Saturday 15 February 2020

16 February: Cheques

On this date in 1659 the first British cheque (£400) was written by Nicholas Vanacker and is now in the archives of the National Westminster Bank. 10 facts about cheques.


Cheque

  1. While cheques might not have been used in Britain until 1659, there is evidence that requests to pay money to specific people were being used in India in 321 BC and that they were also used in Ancient Rome and Persia, where they referred to them as čak or sakk.
  2. The Americans spell it "check" rather than "cheque", which was, in fact, they way everyone spelled the word at first.
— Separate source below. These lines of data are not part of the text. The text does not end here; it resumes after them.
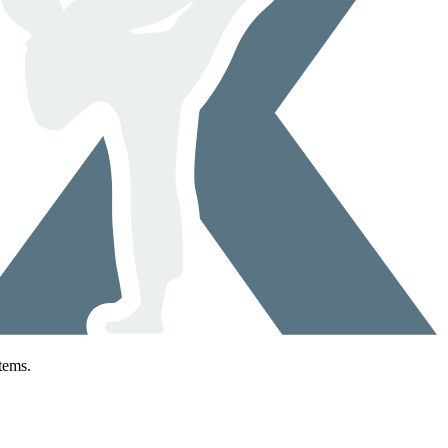
tems.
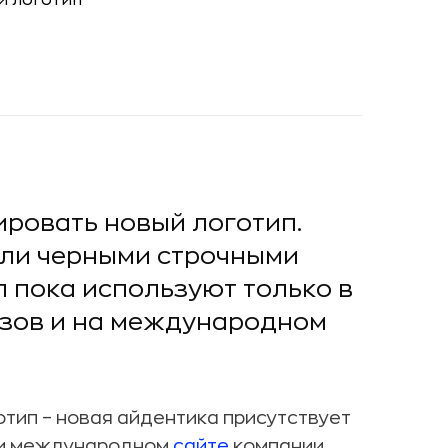
стировать новый логотип.
али черными строчными
п пока используют только в
азов и на международном
отип – новая айдентика присутствует
) и международном
сайте
компании.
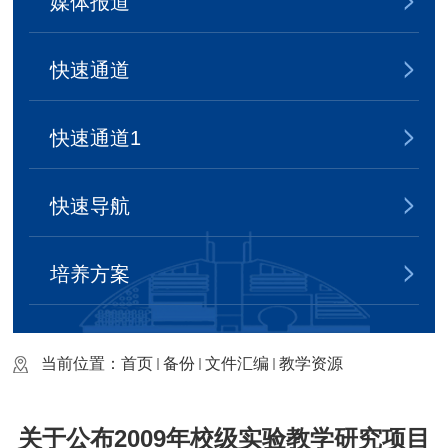
媒体报道
快速通道
快速通道1
快速导航
培养方案
当前位置：
首页
备份
文件汇编
教学资源
关于公布2009年校级实验教学研究项目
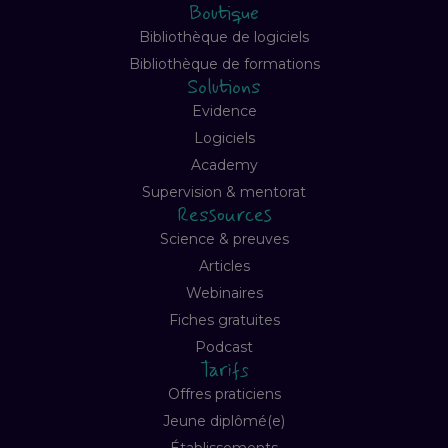
Boutique
Bibliothèque de logiciels
Bibliothèque de formations
Solutions
Evidence
Logiciels
Academy
Supervision & mentorat
Ressources
Science & preuves
Articles
Webinaires
Fiches gratuites
Podcast
Tarifs
Offres praticiens
Jeune diplômé(e)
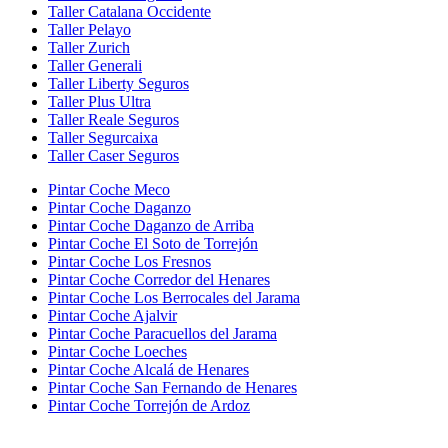
Taller Catalana Occidente
Taller Pelayo
Taller Zurich
Taller Generali
Taller Liberty Seguros
Taller Plus Ultra
Taller Reale Seguros
Taller Segurcaixa
Taller Caser Seguros
Pintar Coche Meco
Pintar Coche Daganzo
Pintar Coche Daganzo de Arriba
Pintar Coche El Soto de Torrejón
Pintar Coche Los Fresnos
Pintar Coche Corredor del Henares
Pintar Coche Los Berrocales del Jarama
Pintar Coche Ajalvir
Pintar Coche Paracuellos del Jarama
Pintar Coche Loeches
Pintar Coche Alcalá de Henares
Pintar Coche San Fernando de Henares
Pintar Coche Torrejón de Ardoz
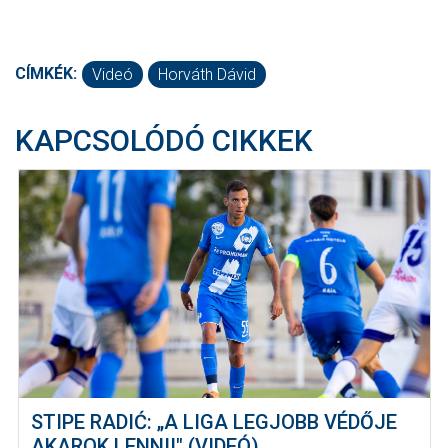
CÍMKÉK:
Videó
Horváth Dávid
KAPCSOLÓDÓ CIKKEK
STIPE RADIĆ: „A LIGA LEGJOBB VÉDŐJE
AKAROK LENNI!" (VIDEÓ)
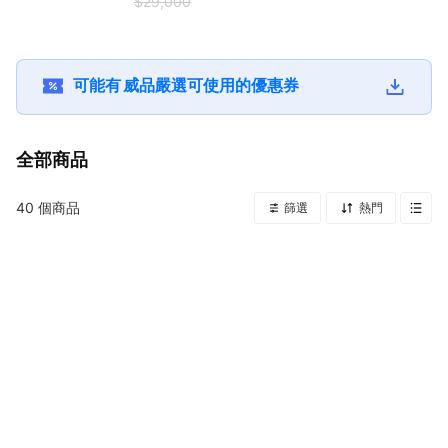
$29,000
飲首選)
可能有
威品嚴選
可使用的優惠券
全部商品
40
個商品
篩選
熱門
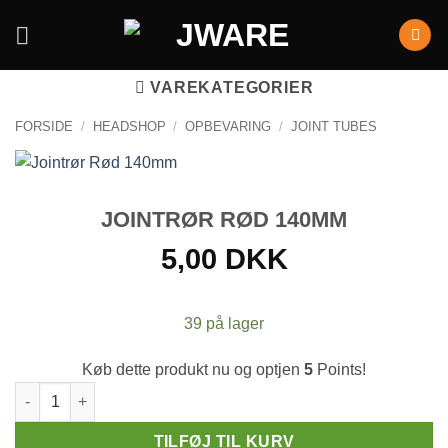
VAREKATEGORIER
FORSIDE
/
HEADSHOP
/
OPBEVARING
/
JOINT TUBES
JOINTRØR RØD 140MM
5,00
DKK
39 på lager
Køb dette produkt nu og optjen
5
Points!
Jointrør Rød 140mm antal
TILFØJ TIL KURV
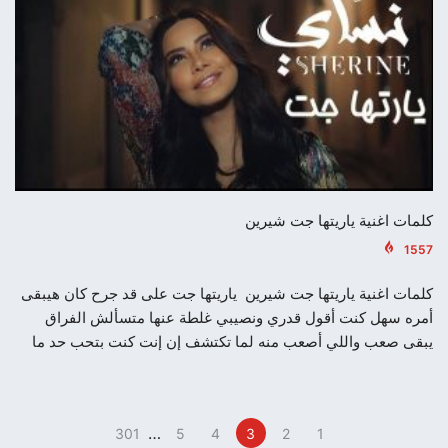
كلمات اغنية ياريتها جت شيرين
1557
كلمات اغنية ياريتها جت شيرين ياريتها جت على قد جرح كان هيبقى
أمره سهل كنت أقول قدري ونصيبي غلطة عنها متسألش الفراق
يبقى صعب واللي أصعب منه لما تكتشف إن إنت كنت بتحب حد ما
…
301
5
4
3
2
1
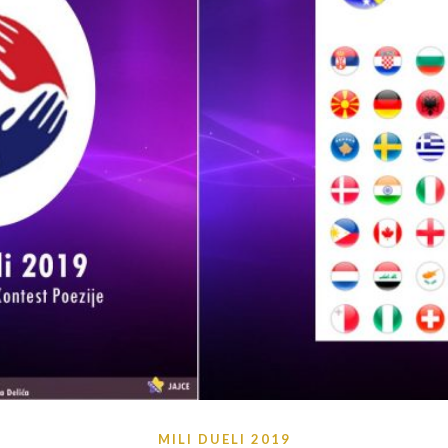
MILI DUELI 2019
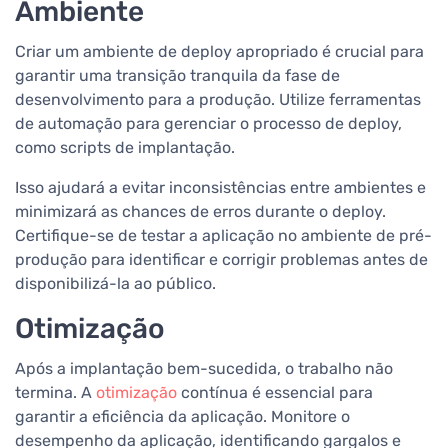
Ambiente
Criar um ambiente de deploy apropriado é crucial para
garantir uma transição tranquila da fase de
desenvolvimento para a produção. Utilize ferramentas
de automação para gerenciar o processo de deploy,
como scripts de implantação.
Isso ajudará a evitar inconsistências entre ambientes e
minimizará as chances de erros durante o deploy.
Certifique-se de testar a aplicação no ambiente de pré-
produção para identificar e corrigir problemas antes de
disponibilizá-la ao público.
Otimização
Após a implantação bem-sucedida, o trabalho não
termina. A
otimização
contínua é essencial para
garantir a eficiência da aplicação. Monitore o
desempenho da aplicação, identificando gargalos e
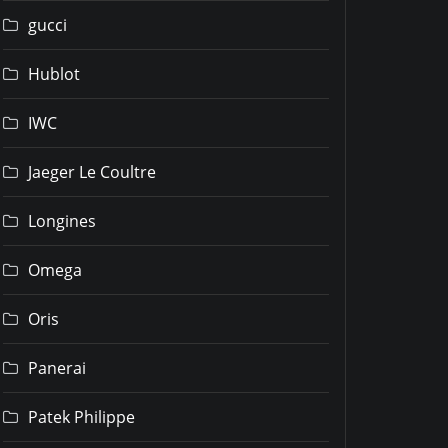
gucci
Hublot
IWC
Jaeger Le Coultre
Longines
Omega
Oris
Panerai
Patek Philippe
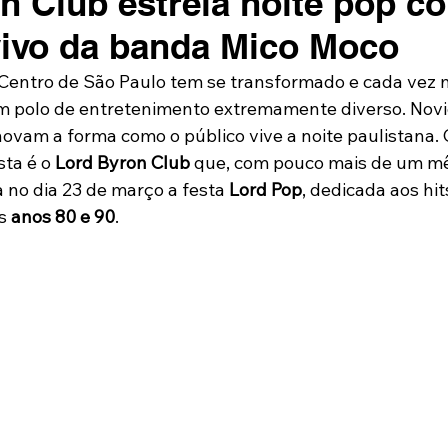
n Club estreia noite pop c
ivo da banda Mico Moco
 Centro de São Paulo tem se transformado e cada vez
m polo de entretenimento extremamente diverso. Nov
ovam a forma como o público vive a noite paulistana. 
sta é o 
Lord Byron Club 
que, com pouco mais de um mê
 no dia 23 de março a festa 
Lord Pop
, dedicada aos hi
s 
anos 80 e 90
.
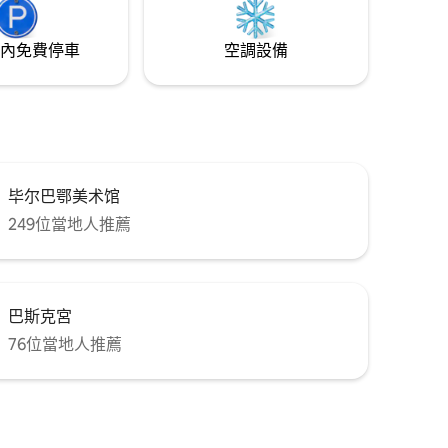
內免費停車
空調設備
毕尔巴鄂美术馆
249位當地人推薦
巴斯克宮
76位當地人推薦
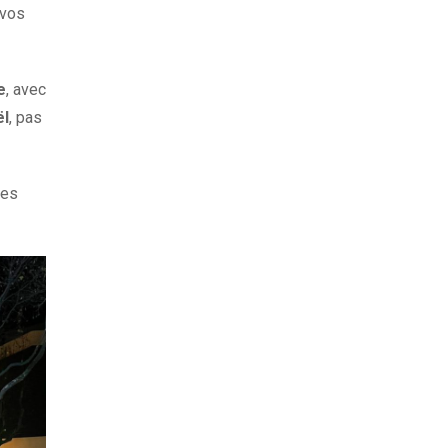
 vos
e
, avec
ël
, pas
des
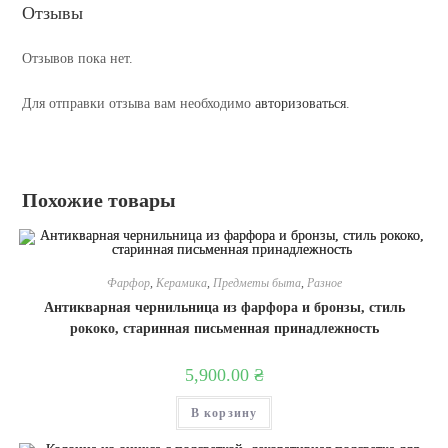
Отзывы
Отзывов пока нет.
Для отправки отзыва вам необходимо
авторизоваться
.
Похожие товары
Фарфор
,
Керамика
,
Предметы быта
,
Разное
Антикварная чернильница из фарфора и бронзы, стиль
рококо, старинная письменная принадлежность
5,900.00
₴
В корзину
It was thought to originate from "a check against forgery". The Commonwealth and Ireland used the "cheque" spelling from 1828 when James William Gilbart started using it in his Practical Treatise on Banking, possibly to distinguish it from other usages of the word.
  3. It was 1717 before the Bank of England began issuing pre-printed forms, on special paper to discourage forgery.
  4. Can you actually pay those oversized ones people pose with when they've won the Lottery or on charity fundraising shows? Yes, but the bank might charge extra for doing it.
  5. The largest cheque ever, according to Guinness World Records, measured 12 x 25 metres (39 x 82 feet).
  6. There is such a thing as a left-handed cheque book.
  7. A person who writes a cheque is called the drawer. The person or entity which is to receive the money is called the payee, and the bank the money is to come out of is the drawee.
  8. The days of the cheque are almost certainly numbered thanks to debit cards, electronic transactions and online banking. Banks prefer these non-paper based methods and encourage their customers to use those instead. Many UK shops will no longer accept them.
  9. If there is insufficient money in a drawer's account to honour a cheque that they've written, the cheque is said to have "bounced", or is a "rubber cheque". The drawer will be penalised by their bank when this happens. It's also possible for a drawer to stop a cheque and tell the bank not to pay out, say if the payee loses the cheque and there's a chance someone else will find it and try to cash it.
  10. The band Oasis once promised a full refund for a cancelled show, but regretted it when they realised just how much it would cost them. Their solution was to issue cheques, signed by the band, in the hope that people would keep them as autographs rather than cash them.